▶ [TASK GOAL]
Instruction for the data below: set down exactly the lines from the line with "Vivienda unifamiliar" to the line with "Porque es una", inclusive, and no others.

▶ [RECORDED DATA]

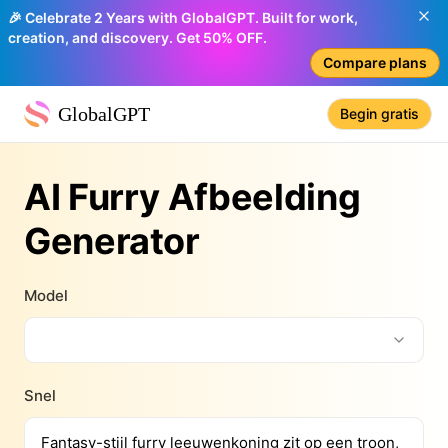
🎉 Celebrate 2 Years with GlobalGPT. Built for work,
creation, and discovery. Get 50% OFF.
Compare plans
GlobalGPT
Begin gratis
AI Furry Afbeelding
Generator
Model
Snel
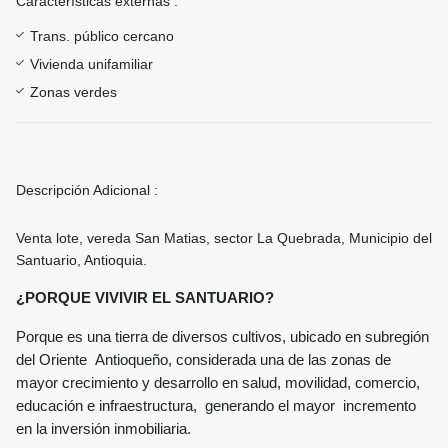
Características externas :
Trans. público cercano
Vivienda unifamiliar
Zonas verdes
Descripción Adicional :
Venta lote, vereda San Matias, sector La Quebrada, Municipio del
Santuario, Antioquia.
¿PORQUE VIVIVIR EL SANTUARIO?
Porque es una tierra de diversos cultivos, ubicado en subregión
del Oriente Antioqueño, considerada una de las zonas de
mayor crecimiento y desarrollo en salud, movilidad, comercio,
educación e infraestructura, generando el mayor incremento
en la inversión inmobiliaria.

▶ [SOLUTION TO THE PROBLEM]
Vivienda unifamiliar
Zonas verdes
Descripción Adicional :
Venta lote, vereda San Matias, sector La Quebrada, Municipio del
Santuario, Antioquia.
¿PORQUE VIVIVIR EL SANTUARIO?
Porque es una tierra de diversos cultivos, ubicado en subregión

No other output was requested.